You reference this floor in another paper as a ‘biological consumption floor required for mere survival’. How can there be data that would allow us to estimate this realistically? At a minimum, wouldn’t it need to make many very challenging assumptions?
Take the case of Village 1, and Lelanta, a villager who lives there. What would be the value of:
* the labour that goes into production of food and housing for her (assuming housing is included)
* the risk mitigation systems that maintain housing and reliable production of food
* the institutional endowments that protect access to land for production of food
* the knowledge, and the processes for transmitting that knowledge, required to produce the food and housing reliably
* the existing traditional or informal social safety nets, and the value of the obligations these place on people
* the social capital required to maintain order and reliable living conditions in the context?
Can Lelanta truly live at an economic value of US $1.00 a day? Have all these factors been considered in the estimate?
I also wonder how macroeconomists grapple with the interplay between rising economic value on the one hand, and monetization on the other? For example, cooking oil may rise in price in a measurable way over a year or a decade in a particular nation. But ten years ago Kioni – Lelanta’s sister in Village 2 fifty miles away – did not require it and did not use it. Today, her survival would be threatened if she did not bring cooking oil to her neighbour’s funeral – which she has to purchase at a local store – because she would then be shut out of local social welfare net. Lelanta still doesn’t have to buy anything on the death of a neighbour. She just brings firewood and one of her chickens to slaughter, or a few vegetables. Ceteris paribus, is the survival floor in Village 2 higher than the survival floor in Village 1, or not?

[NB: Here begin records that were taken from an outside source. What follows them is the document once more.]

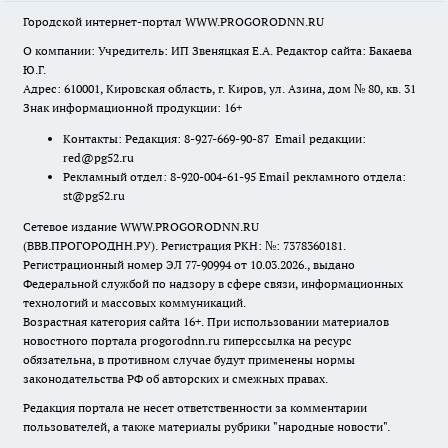
Городской интернет-портал WWW.PROGORODNN.RU
О компании: Учредитель: ИП Звеняцкая Е.А. Редактор сайта: Бакаева
Ю.Г.
Адрес: 610001, Кировская область, г. Киров, ул. Азина, дом № 80, кв. 31
Знак информационной продукции: 16+
Контакты: Редакция: 8-927-669-90-87 Email редакции:
red@pg52.ru
Рекламный отдел: 8-920-004-61-95 Email рекламного отдела:
st@pg52.ru
Сетевое издание WWW.PROGORODNN.RU
(ВВВ.ПРОГОРОДНН.РУ). Регистрация РКН: №: 7378360181.
Регистрационный номер ЭЛ 77-90994 от 10.03.2026., выдано
Федеральной службой по надзору в сфере связи, информационных
технологий и массовых коммуникаций.
Возрастная категория сайта 16+. При использовании материалов
новостного портала progorodnn.ru гиперссылка на ресурс
обязательна
,
в противном случае будут применены нормы
законодательства РФ об авторских и смежных правах.
Редакция портала не несет ответственности за комментарии
пользователей, а также материалы рубрики "народные новости".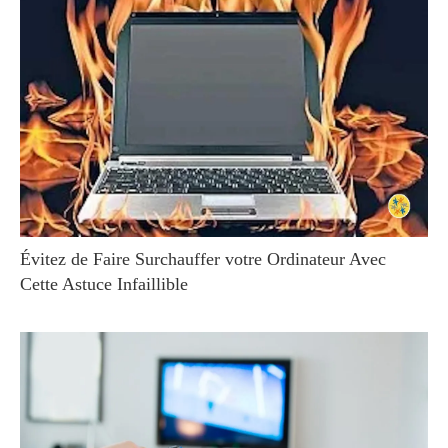
Évitez de Faire Surchauffer votre Ordinateur Avec
Cette Astuce Infaillible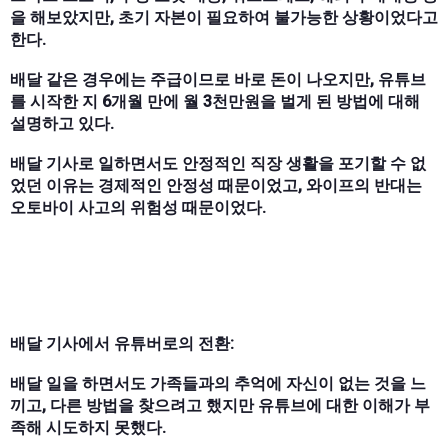
을 해보았지만, 초기 자본이 필요하여 불가능한 상황이었다고
한다.
배달 같은 경우에는 주급이므로 바로 돈이 나오지만, 유튜브
를 시작한 지 6개월 만에 월 3천만원을 벌게 된 방법에 대해
설명하고 있다.
배달 기사로 일하면서도 안정적인 직장 생활을 포기할 수 없
었던 이유는 경제적인 안정성 때문이었고, 와이프의 반대는
오토바이 사고의 위험성 때문이었다.
배달 기사에서 유튜버로의 전환:
배달 일을 하면서도 가족들과의 추억에 자신이 없는 것을 느
끼고, 다른 방법을 찾으려고 했지만 유튜브에 대한 이해가 부
족해 시도하지 못했다.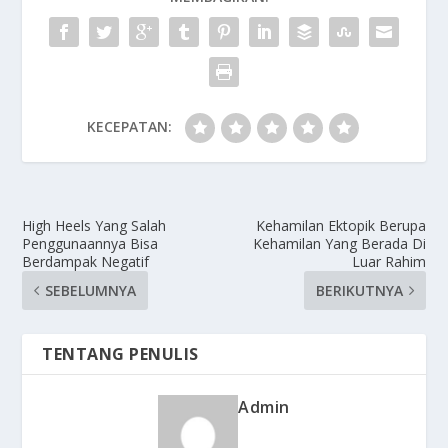
KECEPATAN:
High Heels Yang Salah
Kehamilan Ektopik Berupa
Penggunaannya Bisa
Kehamilan Yang Berada Di
Berdampak Negatif
Luar Rahim
SEBELUMNYA
BERIKUTNYA
TENTANG PENULIS
Admin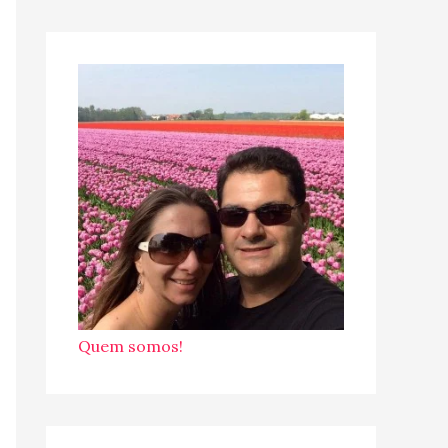
Quem somos!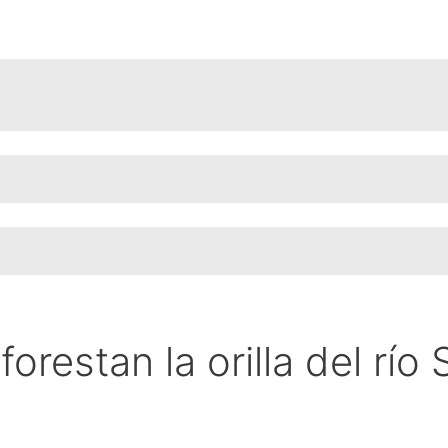
forestan la orilla del rí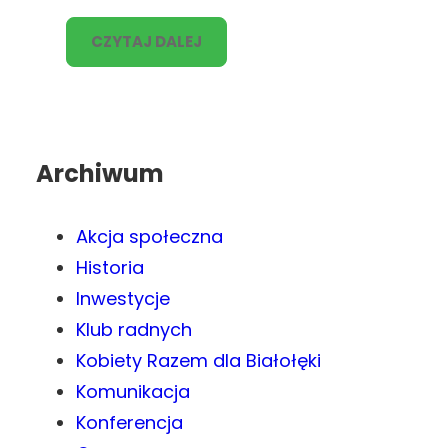
CZYTAJ DALEJ
Archiwum
Akcja społeczna
Historia
Inwestycje
Klub radnych
Kobiety Razem dla Białołęki
Komunikacja
Konferencja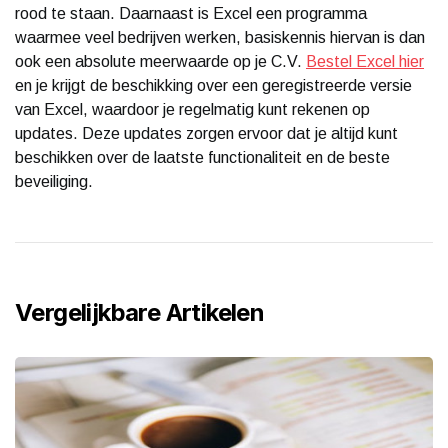
rood te staan. Daarnaast is Excel een programma
waarmee veel bedrijven werken, basiskennis hiervan is dan
ook een absolute meerwaarde op je C.V.
Bestel Excel hier
en je krijgt de beschikking over een geregistreerde versie
van Excel, waardoor je regelmatig kunt rekenen op
updates. Deze updates zorgen ervoor dat je altijd kunt
beschikken over de laatste functionaliteit en de beste
beveiliging.
Vergelijkbare Artikelen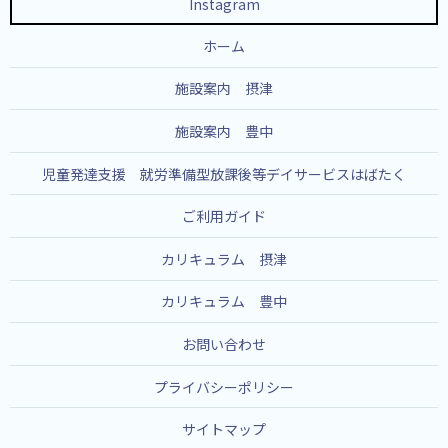
Instagram
ホーム
施設案内 摂津
施設案内 豊中
児童発達支援 就労準備型放課後等デイサービスはばたく
ご利用ガイド
カリキュラム 摂津
カリキュラム 豊中
お問い合わせ
プライバシーポリシー
サイトマップ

This factor seems to be independent of inflation, and affects many things. What is the economic value of literacy to a person, for example? Or numeracy? Ten years ago no one in either of these villages required either literacy or numeracy to make a living. They all lived on subsistence land. But today, in Village 2 no one has access to land anymore, and the only jobs and microenterprise opportunities available require both literacy and numeracy. Kioni’s minimal survival needs require her to be literate and numerate. She was taken out of school at an early age by parents who saw no value in education, but now she must be the first in her family to acquire these skills.
Even if it is possible to outline a set of assumptions by which the ‘biological consumption floor required for mere survival’ for Lelanta is valued at US $1.00 a day, is it still possible for Kioni? Are reasonable estimates for the rising demands of monetization included in the analysis?
I am painfully aware that my ignorance – especially of macroeconomics – is showing in these simple questions. But I would greatly appreciate your time, if you can spare a bit, to help me understand this better.
Brett, thanks for the question. As I define it, the floor is not the biological minimum for survival. Rather it is an estimate of the lower bound to the actual distribution of living standards. You can think of it as the average consumption level of the poorest stratum, though in calculating that average I put higher weight on poorer people. (Here “consumption” means all the monetary value of all the market goods consumed. It does not include public goods.) In poor countries the consumption floor often coincides pretty closely with independent estimates of the biological minimum, but in richer countries it is well above the biological minimum. For example, while the floor in the developing world is about $1.00 per day, it is about $5.50 per day in the US.
Many of the things you mention will have some bearing on the determination of the level of the floor, depending on how the economy and its institutions work.
This paper may be of interest: https://examplewordpresscom61323.files.wordpress.com/2018/06/social-protection-and-economic-development-w24665.pdf
I hope this helps.
PS: I would not call any of this “macroeconomics”.